Chabela Romero
- Romero in 1956

Personal information
- Born: Isabela Romero Rangel September 11, 1936 Serdan, Puebla, Mexico
- Died: April 19, 1985 (aged 48)
- Spouse: Destino Negro (husband)

Professional wrestling career
- Ring name: Chabela Romero
- Billed height: 1.65 m (5 ft 5 in)
- Billed weight: 73 kg (161 lb)
- Trained by: Jose Rojas; Fantasma de la Quebrada;
- Debut: March 27, 1955

= Chabela Romero =

Mexican female professional wrestler

Isabela "Chabela" Romero Rangel (September 11, 1936 – April 19, 1985) was a Mexican professional wrestler. She was one of the first Mexican women to become a professional wrestler when women became a regular fixture in the early 1950s. During her career, she won the Mexican National Women's Championship three times, and both the UWA World Women's Championship and the Japanese All Pacific Championship once.

==Professional wrestling career==
Women's wrestling in Mexico prior to the 1950s was almost non-existent, with no known matches taking place from 1945 on and very few prior to that. In the early 1950s, Jack O'Brien began training female wrestlers, including Isabela Romero, in his gym in León, Guanajuato. She would work under the ring name Chabela Romero alongside other O'Brien trainees such as Irma González, La Enfermera, La Dama Enmascarada, and Rosita Williams. She made her in-ring debut on March 27, 1955, participating in an all-female tournament in Mexico City.

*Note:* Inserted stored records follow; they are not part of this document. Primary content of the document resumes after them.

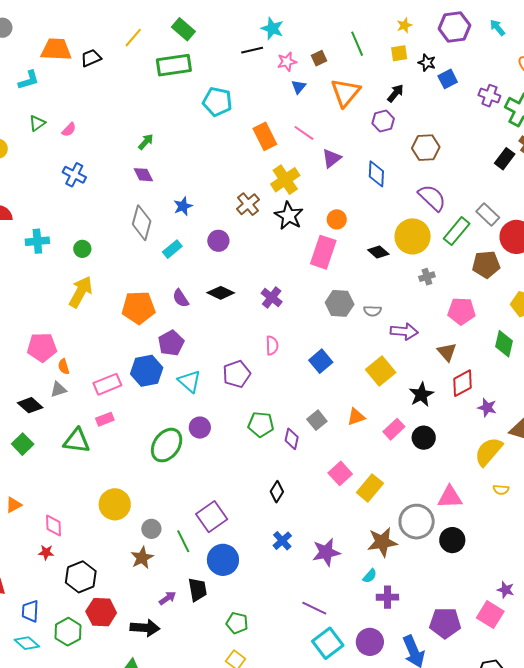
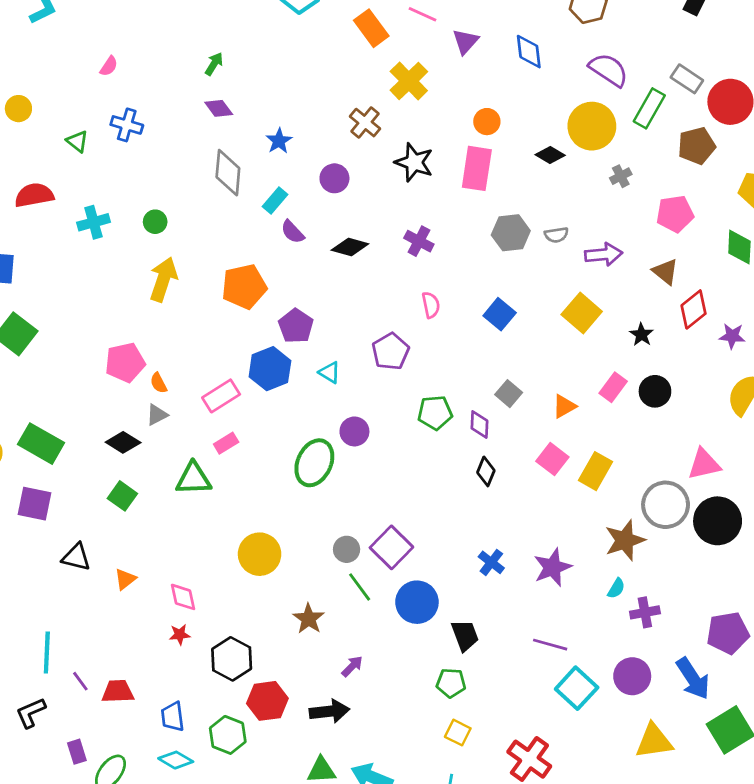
green triangle: (37, 123) -> (77, 141), moved, turned -36
black star: (289, 216) -> (414, 162), moved
purple semicircle: (181, 298) -> (293, 232), moved
cyan triangle: (189, 381) -> (330, 372), size x0.7
black star: (421, 395) -> (641, 335), size x0.7
orange triangle: (356, 417) -> (564, 406), moved
black diamond: (277, 492) -> (486, 471), moved
gray circle: (151, 529) -> (347, 549), moved
black circle: (452, 540) -> (718, 521), size x1.4
black trapezoid: (198, 589) -> (465, 635), moved

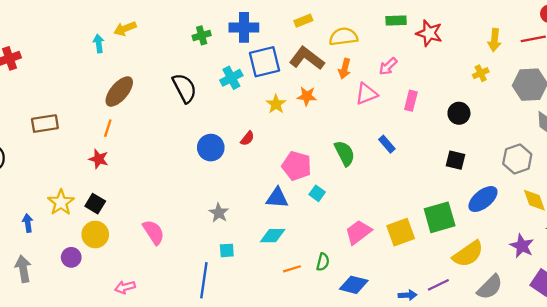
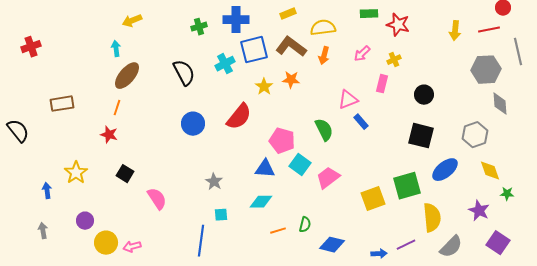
cyan arrow: (99, 43) -> (116, 49), moved
yellow cross: (481, 73) -> (394, 60), moved
pink triangle: (366, 94) -> (348, 100), moved
red semicircle: (247, 138) -> (239, 117), size x2.0
blue circle: (211, 148) -> (193, 124), moved
black square: (456, 160) -> (421, 136), size x1.5
cyan square: (317, 193) -> (300, 165), size x1.5
black square: (95, 204) -> (125, 174), moved
pink trapezoid: (358, 232) -> (328, 178), moved
yellow circle: (95, 234) -> (106, 243), moved
yellow semicircle: (468, 254) -> (432, 218), turned -60
gray arrow: (23, 269) -> (43, 231), size x0.7

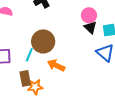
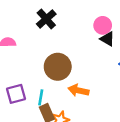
cyan line: (29, 55) -> (41, 97), moved

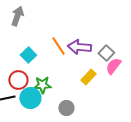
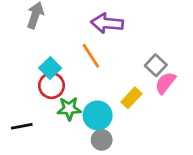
purple arrow: (79, 47) -> (107, 23), moved
red circle: (18, 80) -> (51, 86), moved
cyan circle: (30, 98) -> (98, 115), moved

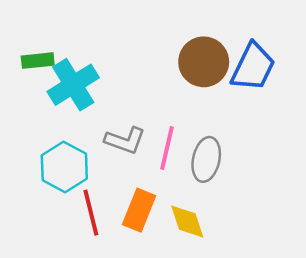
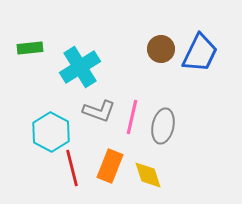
brown circle: (204, 62) -> (161, 49), size x0.7
cyan cross: (73, 85) -> (80, 67), moved

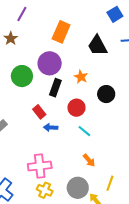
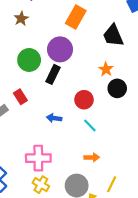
orange star: (81, 77) -> (106, 69), moved
black rectangle: (55, 88) -> (53, 74), moved
red rectangle: (39, 112) -> (20, 97), moved
orange arrow: (89, 160) -> (92, 157), turned -56

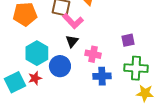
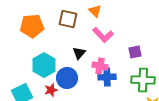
pink L-shape: (73, 21) -> (103, 35), moved
blue cross: (102, 76) -> (107, 77), moved
red star: (35, 78) -> (51, 90), moved

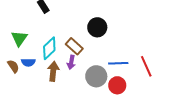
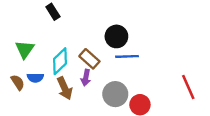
blue line: (118, 63) -> (127, 56), moved
red line: (146, 66) -> (188, 87), moved
brown arrow: (53, 71) -> (65, 88), turned 150

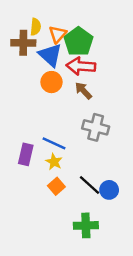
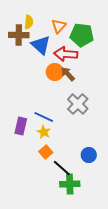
orange triangle: (58, 34) -> (59, 26), moved
green pentagon: (78, 42) -> (82, 35), moved, turned -30
orange circle: (51, 82) -> (55, 72), moved
gray cross: (96, 127) -> (78, 104), turned 30
black line: (89, 185) -> (62, 168), moved

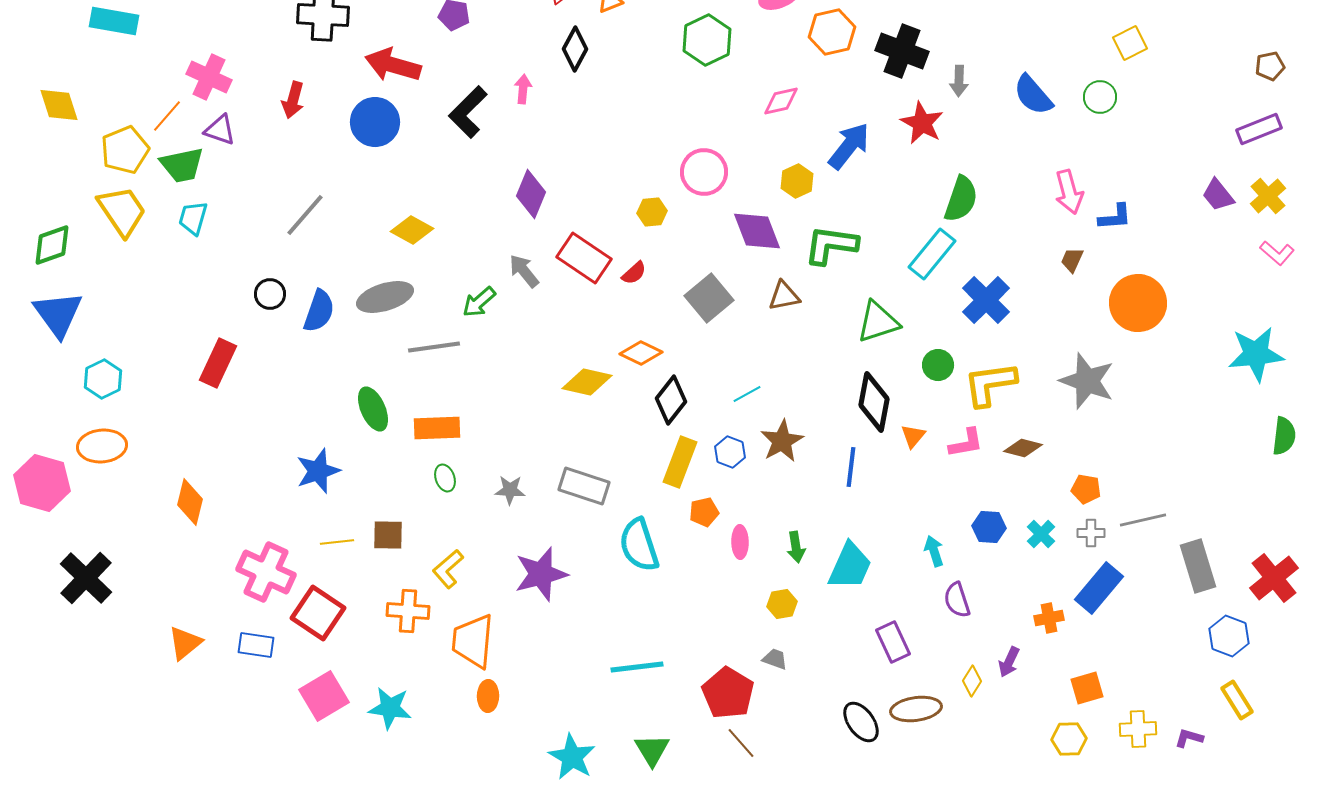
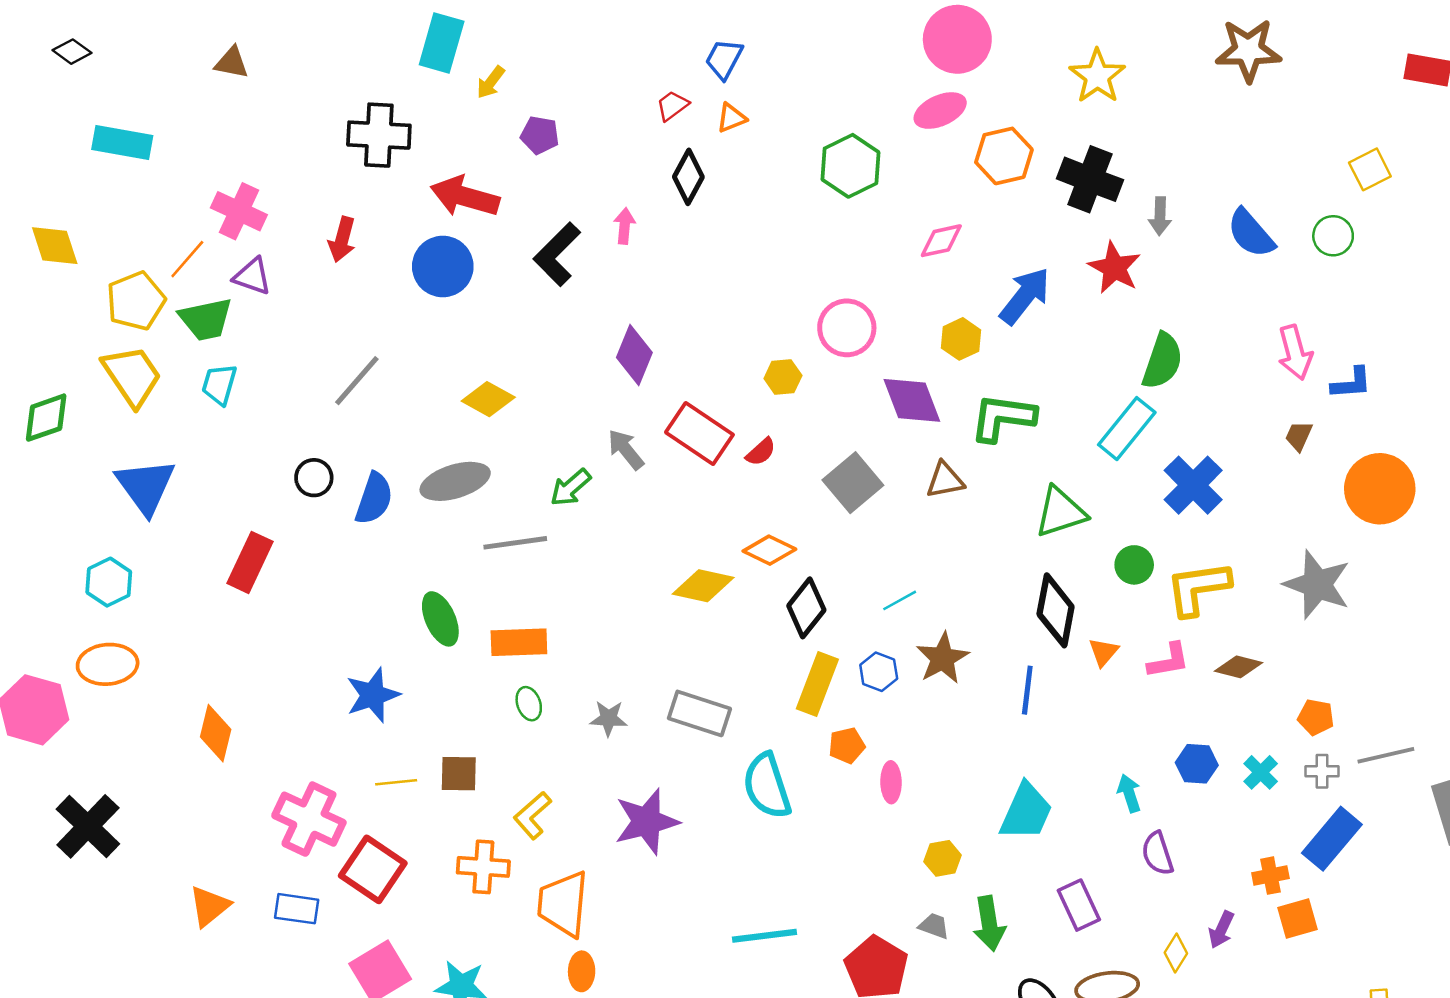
blue triangle: (58, 314) -> (146, 486), moved
green arrow: (796, 547) -> (989, 923), moved, size x1.4
orange square: (1087, 688) -> (1297, 919), moved

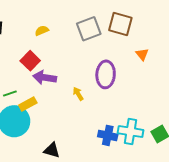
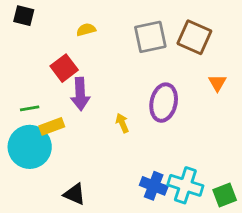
purple arrow: (45, 78) -> (80, 94), turned -110

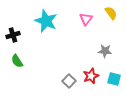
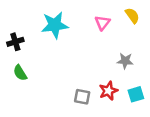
cyan star: (46, 21) -> (55, 25), turned -30
cyan square: (114, 79) -> (136, 94), turned -32
gray square: (69, 81) -> (82, 97), turned -32

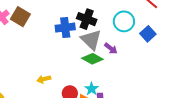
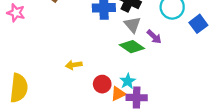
gray triangle: (91, 40) -> (132, 25), size x0.7

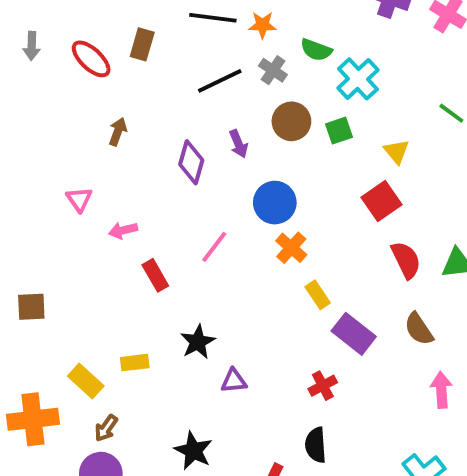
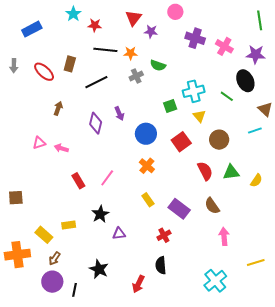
gray cross: (273, 70) -> (136, 76), turned 32
cyan cross: (358, 79) -> (194, 91), moved, turned 30
black line: (220, 81) -> (96, 82), moved
brown circle: (291, 121) -> (219, 140), moved
pink triangle: (79, 199) -> (39, 143), turned 48
red square: (381, 201) -> (181, 142), moved
blue circle: (275, 203) -> (146, 134), moved
pink arrow: (123, 230) -> (61, 148), moved, turned 32
pink line: (214, 247) -> (107, 178), moved
yellow rectangle: (318, 295) -> (148, 200), moved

Romero won her first Mexican National Women's Championship at some point in the late 1950s, 1958 at the latest. Due to minimal written documentation from the time period, it is uncertain as to who Romero won the championship from, nor who she lost it to. Records indicate that she started her second reign on December 6, 1965. From 1965 to 1966, Romero was involved in a storyline feud with Jarocita Rivero, which saw the two women trade the championship, first on May 12, 1966, and then back to Romero on August 11 of the same year. During the feud, Rivero defeated Romero in a Lucha de Apuestas ("bet match"), which forced Romero to have all her hair shaved off as a result of the match stipulation. Records are uncertain as to when Romero's third and final reign as the Mexican National Women's Championship ended, as records are missing from late 1966 through 1980.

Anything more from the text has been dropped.